AS ISO IEC 14496.18 pdf download

AS ISO IEC 14496.18 pdf download

AS ISO IEC 14496.18 pdf download Information technology—Coding of audio-visual objects Part 18: Font compression and streaming
4 Font Compression Technology
4.1 Overview Transmission of the font data through bandwidth-limited channels requires efficient compression techniques be applied that allow reducing font data size without sacrificing quality of text rendering and advanced typographic features supported by the font. MPEG-4 adopts MicroType® Express 3) 2.0 font compression technology, which allows lossless compression of OpenType fonts with TrueType outlines and provides the capability to render the text without decompressing the whole font, which significantly reduces memory requirements. The specification of this compression mechanism is presented below.
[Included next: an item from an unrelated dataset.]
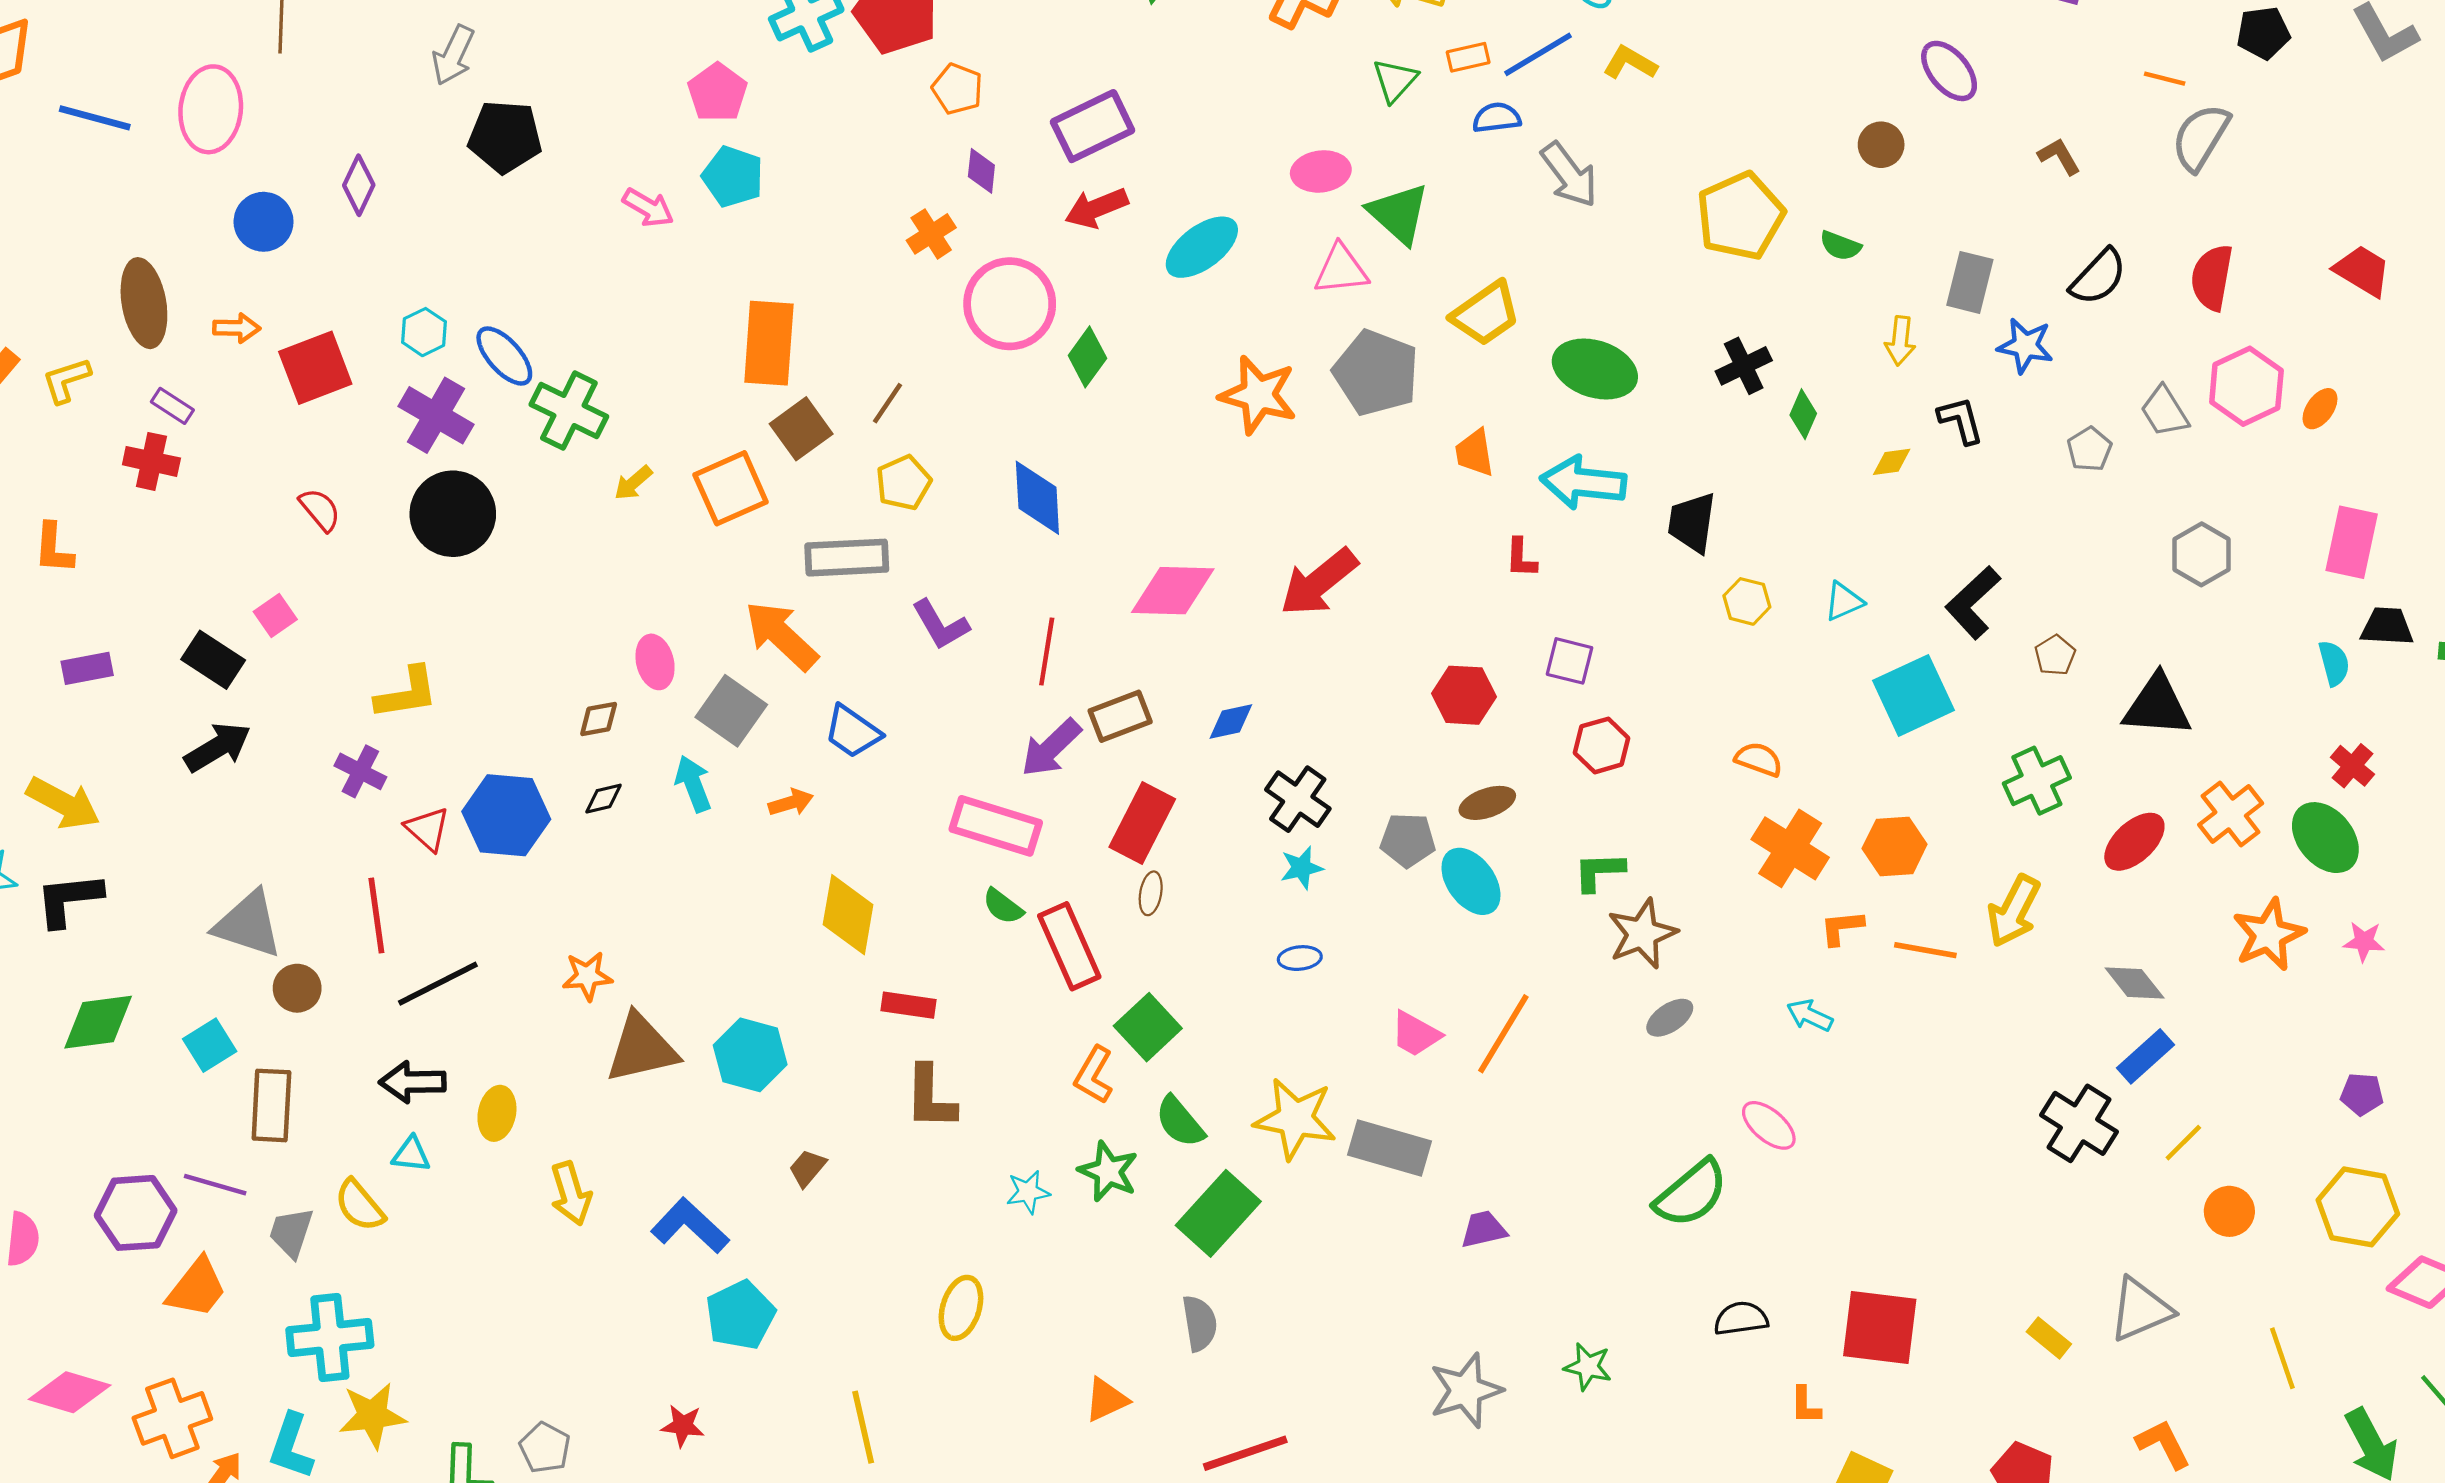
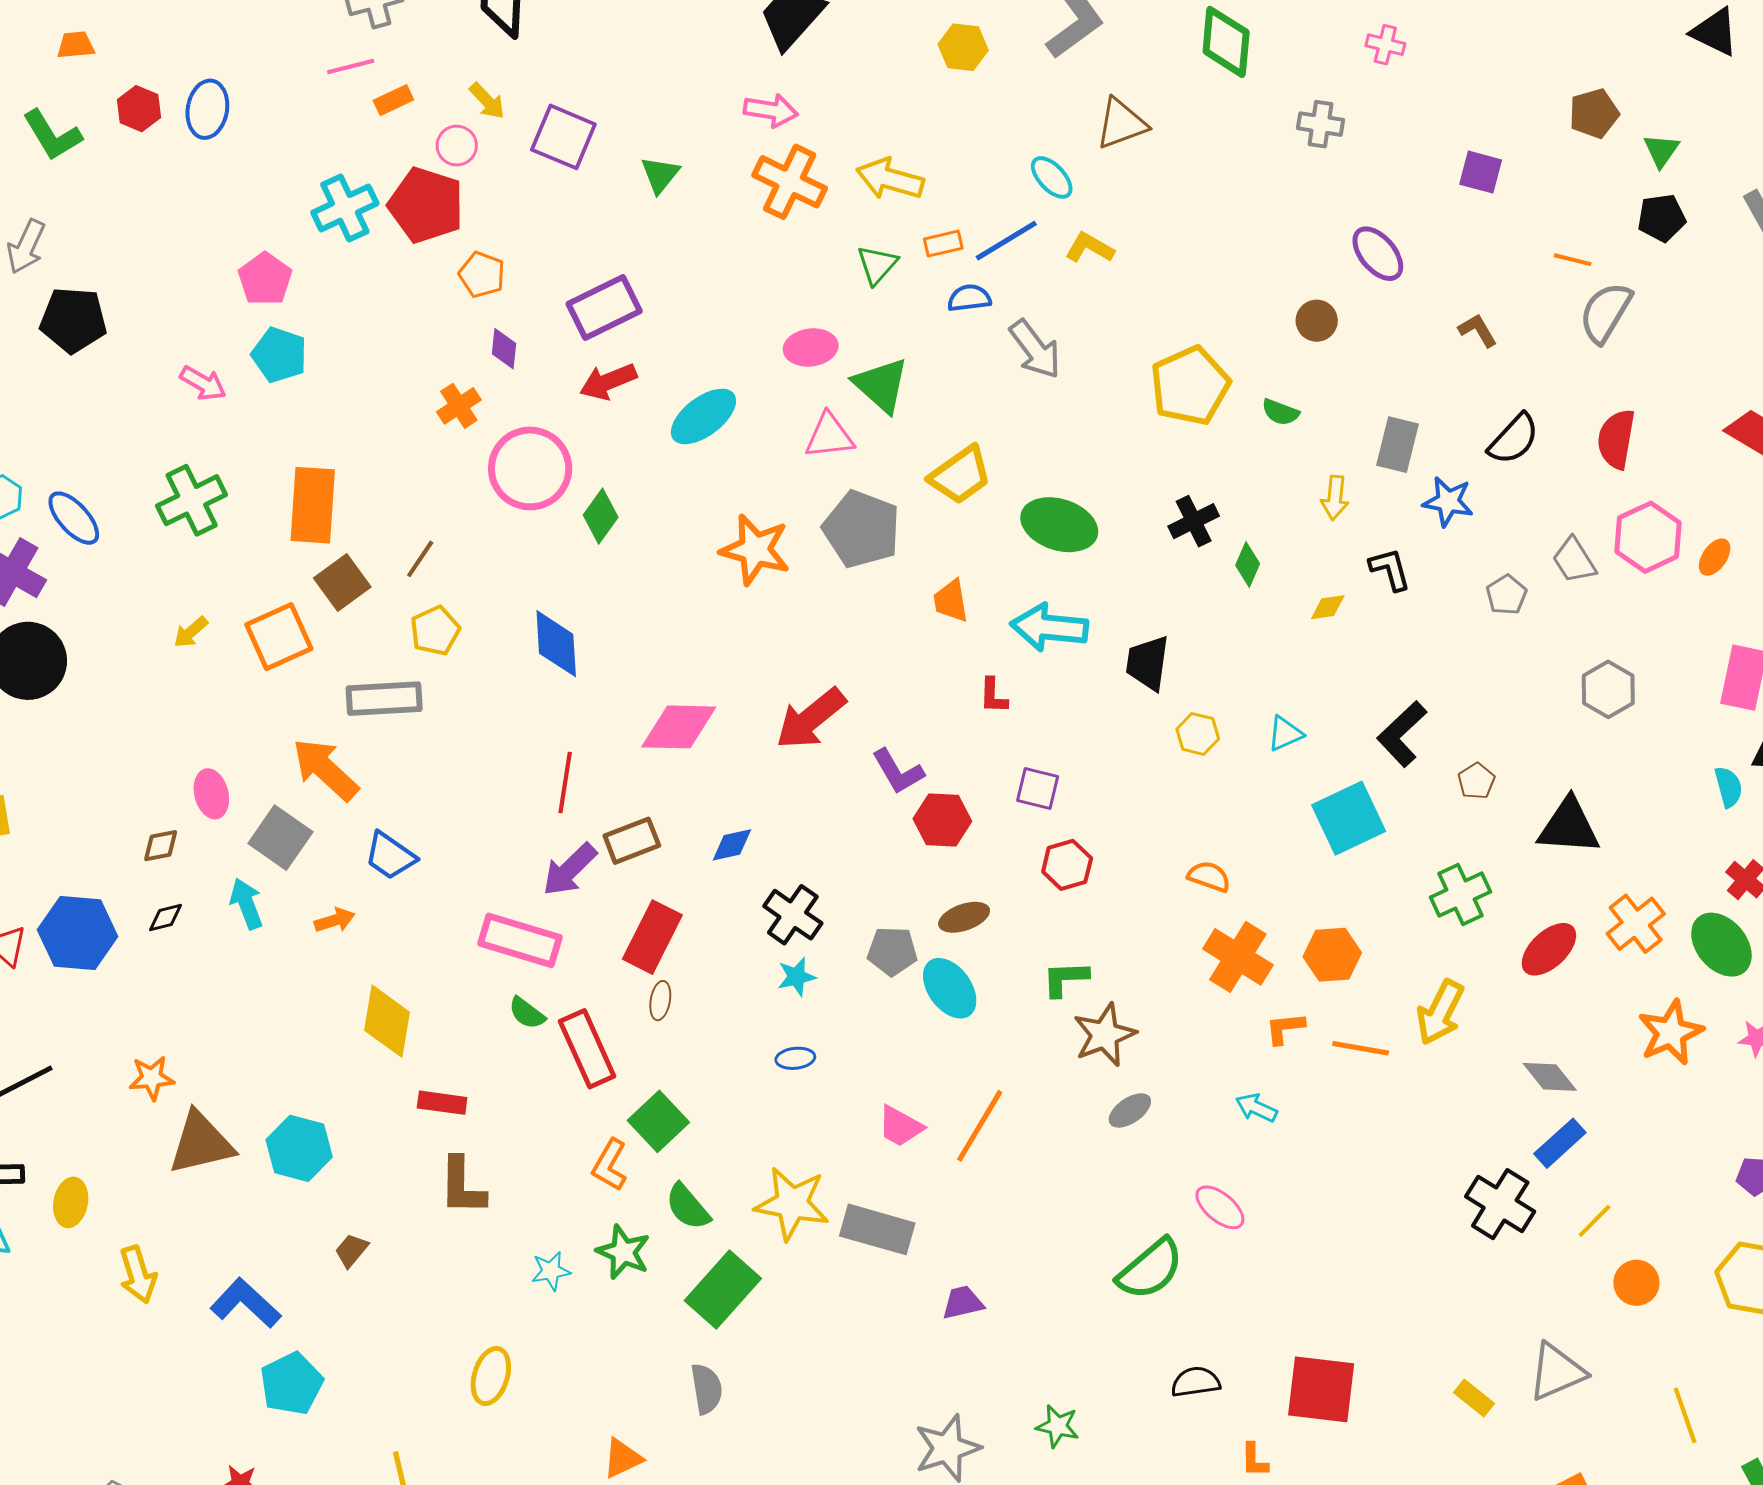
green cross: (569, 410) -> (192, 500), moved, turned 38
purple L-shape: (940, 625) -> (898, 772), moved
4.2 Compressed Font Format Specification
4.2.1 Introduction This part of the document describes the compressed font format that is designed for compact binary representation of lossless-compressed TrueType and OpenType with TrueType outlines fonts (TTF) and font collections (TTC). This font compression technology for OpenType TrueType fonts is designed to minimize memory usage for font data storage in resource-constrained environments, where both ROM and RAM memory savings are critical, and build relatively small font files without sacrificing the quality, features and capabilities of TrueType and OpenType fonts.
The compressed font format provides random access capabilities into the font data and allows font rasterizer to render glyphs directly from the compressed font tables without decompressing the whole font while maintaining the highest character quality. The selection and number of compressed tables in a font file may differ from one font to another. Any number of tables can be compressed in the same font (from only one to all), which allows application developers to optimize “memory savings – performance of font rendering engine” trade-off.
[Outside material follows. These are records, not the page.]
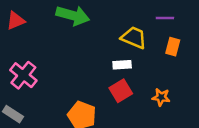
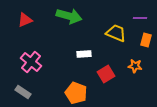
white rectangle: (122, 65) -> (84, 54), moved
orange star: (161, 97) -> (135, 66), moved

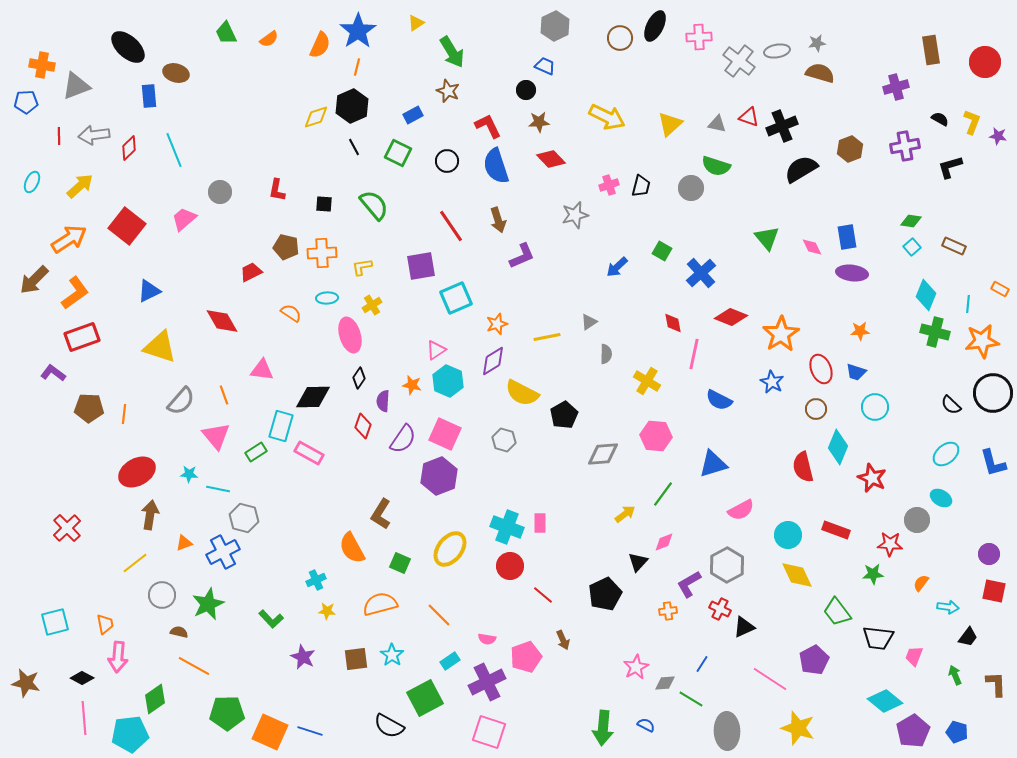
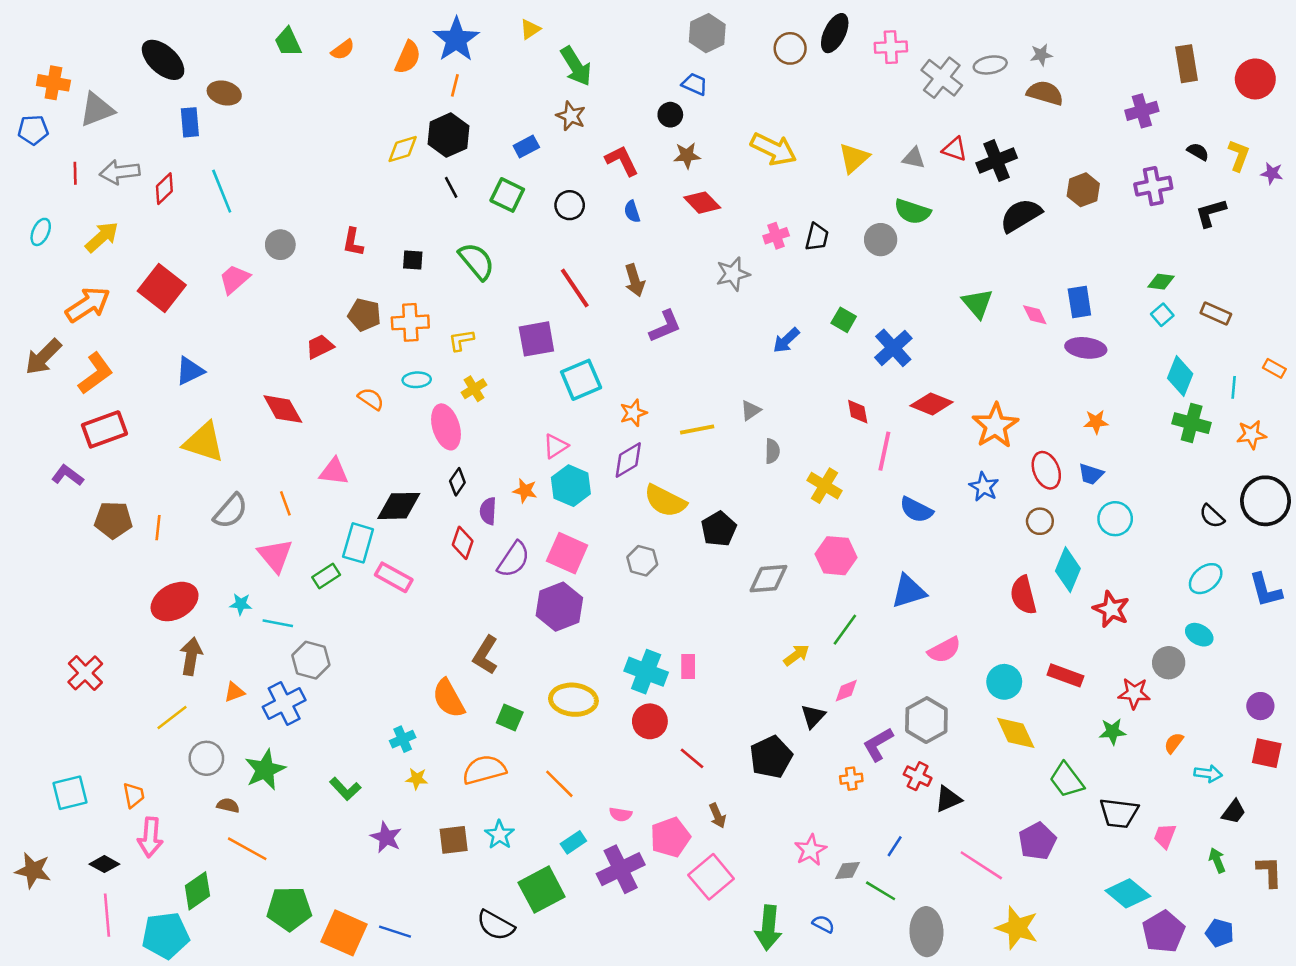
blue semicircle: (496, 166) -> (632, 212), size x0.5
orange star: (982, 341) -> (1251, 435), size x0.7
yellow ellipse: (450, 549) -> (573, 700), turned 57
pink square: (489, 732) -> (711, 877), moved, turned 32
Compression algorithms, applied to font tables, take advantage of advanced knowledge of OpenType font tables structure and meaning of data (text, TrueType instructions, glyph data, etc.). Separation of these objects into groups with distinctly different statistical distributions allows employing a number of compression techniques, which results in producing most compact lossless-compressed data. These techniques are especially effective when compressing of the glyph data (‘glyf’ table), which is typically the biggest table in the TTF file. The details of the glyph data compression are described in subclause 4.2.4 of this specification.
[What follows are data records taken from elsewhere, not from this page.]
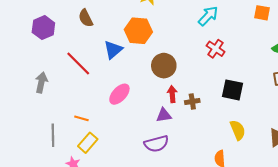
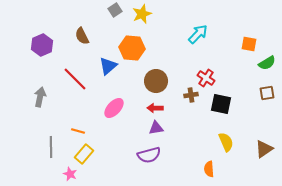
orange square: (262, 13) -> (249, 44), moved
red cross: (216, 49) -> (206, 78), moved
red arrow: (172, 94) -> (155, 108), moved, turned -84
brown cross: (192, 102) -> (191, 95), moved

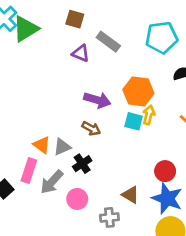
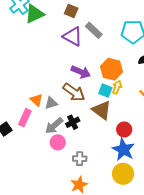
purple triangle: (81, 53) -> (73, 36), size x1.5
brown arrow: (91, 128) -> (74, 92), size x1.6
black cross: (82, 164) -> (73, 122), moved
gray arrow: (52, 182) -> (54, 126), moved
brown triangle: (130, 195) -> (102, 110), moved, size x1.5

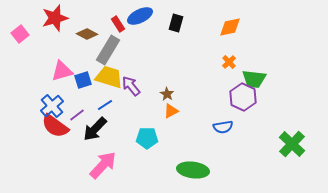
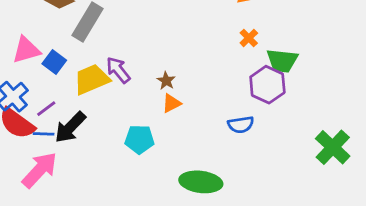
yellow trapezoid: (109, 77) -> (92, 79), moved, turned -40
blue square: (83, 80) -> (54, 62), turned -36
blue line: (105, 105) -> (44, 134), moved, turned 35
pink arrow: (103, 165) -> (40, 170), moved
4.2.2 Data Types The compressed font format follows the same SFNT structure (used in both TrueType and OpenType) that provides a “wrapper” for a collection of tables in a general and extensible manner. Rasterizers use a combination of tables contained in the font to render glyph outlines. In order to simplify the process of traversing the tables in a font, the beginning of each table is aligned on the 4-byte boundary and each table data is padded with zeros.